There are multiple surgical techniques for treating a clouding of the eye lens, which is referred to as a cataract in medicine. The most widespread technique is phacoemulsification, in which a thin tube is introduced into the diseased lens and induced to make vibrations by ultrasound. As a result of the vibrations, the hard lens is broken up or emulsified into small particles, which can be aspirated through the tube with a pump. A rinsing fluid (irrigation fluid) is supplied during this process, with the aspiration of the particles and of the fluid taking place through an aspiration line connected to the tube. When the lens has been completely emulsified and removed, a new artificial lens can be inserted into the empty capsular bag, and a patient treated in this way can re-attain good vision.

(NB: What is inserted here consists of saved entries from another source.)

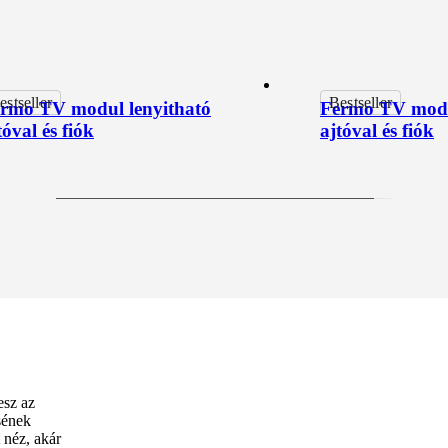
estseller
Bestseller
rmo TV modul lenyitható
Fermo TV modu
tóval és fiók
ajtóval és fiók
esz az
sének
 néz, akár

The artificial lens, which is referred to as intraocular lens, is inserted by an intraocular lens supply system. The intraocular lens supply system has a cannula, through which the intraocular lens is advanced by a plunger and inserted into the capsular bag of the patient. To keep the injury to the cornea as limited as possible, the diameter of the cannula, for example being 1.6 mm, is very small. However, such a small diameter requires the intraocular lens to be conveyed through the cannula in a rolled-up state. In order to be able to roll-up the intraocular lens, the intraocular lens is made of a soft material, which is usually a polymer. The material selection firstly influences the ability of the intraocular lens to be rolled-up in a tight cannula; secondly, it influences the elasticity of the intraocular lens during the advance in the cannula. These properties depend significantly on the temperature of the material of the intraocular lens. A temperature that is too low can lead to tears in the intraocular lens during the advance in the cannula, while a temperature that is too high may cause a permanent deformation of the intraocular lens.
United States Patent Application Publication No. 2008/097460 describes a heatable intraocular lens supply system, by which a desired temperature for the intraocular lens can be obtained. To this end, it is necessary to provide electrical connections and an energy source. Because of contacting problems, the electrical connections may fail, and, as a result, the heating may completely fail. If the energy source is a battery, this may significantly increase the weight of the intraocular lens supply system. Moreover, the use duration of batteries is limited, and so it may happen that the energy supply reduces or is no longer available during an operation. If an energy source is provided outside of the intraocular lens supply system, electrical connection cables are required. These cables have a negative impact on the handling of the intraocular lens supply system. In order to obtain the desired temperature for the intraocular lens, a temperature setting and, possibly, a sensor system for reaching the target temperature are required. This significantly increases the technical outlay for an intraocular lens supply system. A closed-loop control of the desired temperature increases the technical outlay even more.